Any fans of the HBO smash hit "Game of Thrones" know that winter is coming. While you may not have to worry about dragons or ice monsters in your facility, you definitely do need to ensure that you have a plan in place for weathering the storms that are an inevitable part of the season.
Preparing your building to function regularly during the winter is one thing, but it only takes one major storm to leave you high and dry (or wet, as the case may be). But winter storm preparation isn't just a maintenance issue, it's a matter of safety as well. Here are some things to keep in mind to ensure your facility stays warm and safe this winter, even if a storm should hit.
Know your risks
There's almost never such thing as an effective one-size-fits-all solution, and winter storm preparedness is no different. The risks your building face can differ wildly depending on a few factors such as your facility's age and location. For example, if your facility is located in a rural or suburban area, you may have to worry about access and keeping roads and walkways clear, while administrators of older buildings may need to focus more on preserving infrastructure such as HVAC and plumbing.
It's counterproductive to try and prepare for every possible contingency, not to mention a waste of resources. Instead, determine what your building's specific and most likely risks are, and plan your strategy based around that. A guide from the Federal Emergency Management Agency suggested holding a preparedness discussion or round table to accomplish this goal. This should include the facility manager, building owner and any relevant maintenance staff, all of whom can share insight into where potential problem areas may be.
Cover your bases
Regardless of whether you're facing a blizzard, a hail storm or just extreme cold, in the winter, you know that you're always going to require power. This is a good guidepost to help you determine where to start concentrating efforts. Decide which infrastructure your facility absolutely can't do without, and then start implementing your strategy by ensuring those contingencies are planned for.

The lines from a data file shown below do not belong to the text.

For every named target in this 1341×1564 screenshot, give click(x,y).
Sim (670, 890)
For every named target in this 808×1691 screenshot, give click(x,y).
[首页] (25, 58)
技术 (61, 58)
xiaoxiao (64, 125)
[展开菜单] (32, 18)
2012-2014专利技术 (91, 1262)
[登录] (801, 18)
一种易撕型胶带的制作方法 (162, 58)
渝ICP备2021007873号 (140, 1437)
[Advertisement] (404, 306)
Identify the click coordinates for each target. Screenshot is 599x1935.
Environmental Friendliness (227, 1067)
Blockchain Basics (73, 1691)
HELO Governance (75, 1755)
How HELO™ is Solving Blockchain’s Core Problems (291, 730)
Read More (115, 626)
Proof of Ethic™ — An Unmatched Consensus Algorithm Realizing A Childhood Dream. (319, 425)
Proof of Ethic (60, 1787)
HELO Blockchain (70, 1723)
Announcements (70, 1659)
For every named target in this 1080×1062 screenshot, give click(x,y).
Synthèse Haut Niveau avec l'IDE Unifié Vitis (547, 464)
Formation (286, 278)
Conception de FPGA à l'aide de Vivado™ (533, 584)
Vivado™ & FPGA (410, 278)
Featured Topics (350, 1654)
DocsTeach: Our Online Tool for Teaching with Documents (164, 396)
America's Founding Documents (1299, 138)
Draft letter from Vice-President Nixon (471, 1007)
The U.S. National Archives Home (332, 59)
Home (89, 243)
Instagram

Power is likely the biggest concern here, as being stuck in your building with no heat is inconvenient and potentially dangerous. If possible, invest in a backup generator, especially for larger facilities that have higher populations.
It's also important to protect power-using devices. Buildings.com recommended unplugging all computers and other similar devices when the power goes out. This is because when the power is restored, it's not uncommon for a surge of electricity to flow out of the wiring and into any connected devices, which can be damaging. Surge protectors - not just power strips - are a wise investment. If your building is particularly large or houses a significant number of computers, you may need to upgrade to a building-wide surge protector with a battery backup.
Prepare emergency kits
It's unlikely that you'll end up in a situation where a large number of people are stuck in your building due to weather, but it's also not unheard of. Having emergency kits on hand is important to keep occupants safe and comfortable in these instances.
Ready.gov has published a guide to creating your own emergency kits from common household items. These should include the obvious basics, like bottled water, nonperishable food and blankets. In addition, you should also make sure to have a reserve of fuel for your backup generator, if necessary. Sand, rock salt and a shovel are also recommended so you can help improve accessibility and traction.
Protect your data
Cloud computing has positively revolutionized the way companies operate by eliminating the need for costly and resource-hungry on-site servers. But cloud-based servers can fall victim to data losses in the event of extreme weather, in some instances leading to huge expenses in lost data. This makes your data one of your facility's most valuable resources that you should seek to protect.
Protecting your data is a process that actually starts well in advance of the winter weather, with daily backups. You should back up your facility's essential data every day, saving information to either a hard drive or to another server. When it comes to protecting data, redundancy is the way to go. It's also possible to prevent data losses that would otherwise occur in power outages by installing uninterruptible power supplies on your servers. These devices provide a steady stream of power to your computers so they don't lose power, even if the rest of the facility goes down.
In extreme cases, when you may have to evacuate the facility due to weather, you should focus on preserving as much data as possible. Larger companies may even have satellite offices that exist almost solely as secondary data hubs so that IT professionals and maintenance staff have a literal "data Alamo" to fall back to.